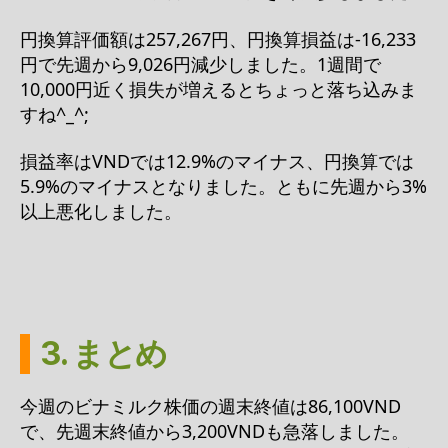
円換算評価額は257,267円、円換算損益は-16,233
円で先週から9,026円減少しました。1週間で
10,000円近く損失が増えるとちょっと落ち込みま
すね^_^;
損益率はVNDでは12.9%のマイナス、円換算では
5.9%のマイナスとなりました。ともに先週から3%
以上悪化しました。
3. まとめ
今週のビナミルク株価の週末終値は86,100VND
で、先週末終値から3,200VNDも急落しました。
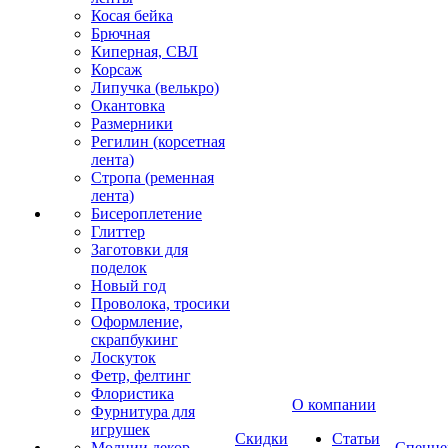
Косая бейка
Брючная
Киперная, СВЛ
Корсаж
Липучка (велькро)
Окантовка
Размерники
Регилин (корсетная
лента)
Стропа (ременная
лента)
Бисероплетение
Глиттер
Заготовки для
поделок
Новый год
Проволока, тросики
Оформление,
скрапбукинг
Лоскуток
Фетр, фелтинг
Флористика
О компании
Фурнитура для
игрушек
Скидки
Статьи
Молнии декор
Спецце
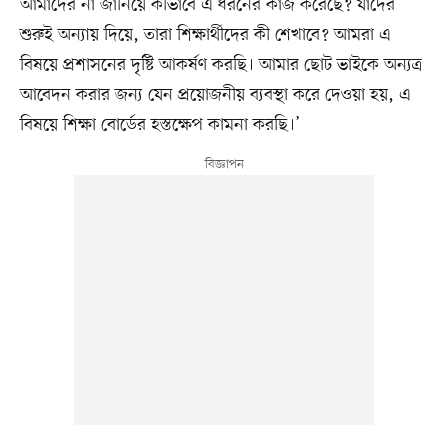
আমাদের না জানিয়ে কীভাবে এ ধরনের কাজ করেছে? যাদের
শুরুই অন্যায় দিয়ে, তারা শিক্ষার্থীদের কী শেখাবে? আমরা এ
বিষয়ে প্রশাসনের দৃষ্টি আকর্ষণ করছি। আমার ছোট ভাইকে অন্যত্র
আবেদন করার জন্য যেন প্রয়োজনীয় ব্যবস্থা করে দেওয়া হয়, এ
বিষয়ে শিক্ষা বোর্ডের হস্তক্ষেপ কামনা করছি।’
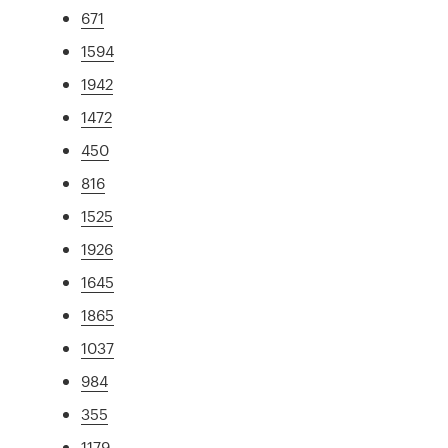
671
1594
1942
1472
450
816
1525
1926
1645
1865
1037
984
355
1179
::::
■ **PROBLEM**
Skipping every picture, reproduce the records word for word.

■ **FINISHED EXERCISE**
円換算評価額は257,267円、円換算損益は-16,233
円で先週から9,026円減少しました。1週間で
10,000円近く損失が増えるとちょっと落ち込みま
すね^_^;
損益率はVNDでは12.9%のマイナス、円換算では
5.9%のマイナスとなりました。ともに先週から3%
以上悪化しました。
3. まとめ
今週のビナミルク株価の週末終値は86,100VND
で、先週末終値から3,200VNDも急落しました。
Косая бейка
Брючная
Киперная, СВЛ
Корсаж
Липучка (велькро)
Окантовка
Размерники
Регилин (корсетная
лента)
Стропа (ременная
лента)
Бисероплетение
Глиттер
Заготовки для
поделок
Новый год
Проволока, тросики
Оформление,
скрапбукинг
Лоскуток
Фетр, фелтинг
Флористика
О компании
Фурнитура для
игрушек
Скидки
Статьи
Молнии декор
Спецце
আমাদের না জানিয়ে কীভাবে এ ধরনের কাজ করেছে? যাদের
শুরুই অন্যায় দিয়ে, তারা শিক্ষার্থীদের কী শেখাবে? আমরা এ
বিষয়ে প্রশাসনের দৃষ্টি আকর্ষণ করছি। আমার ছোট ভাইকে অন্যত্র
আবেদন করার জন্য যেন প্রয়োজনীয় ব্যবস্থা করে দেওয়া হয়, এ
বিষয়ে শিক্ষা বোর্ডের হস্তক্ষেপ কামনা করছি।’
671
1594
1942
1472
450
816
1525
1926
1645
1865
1037
984
355
1179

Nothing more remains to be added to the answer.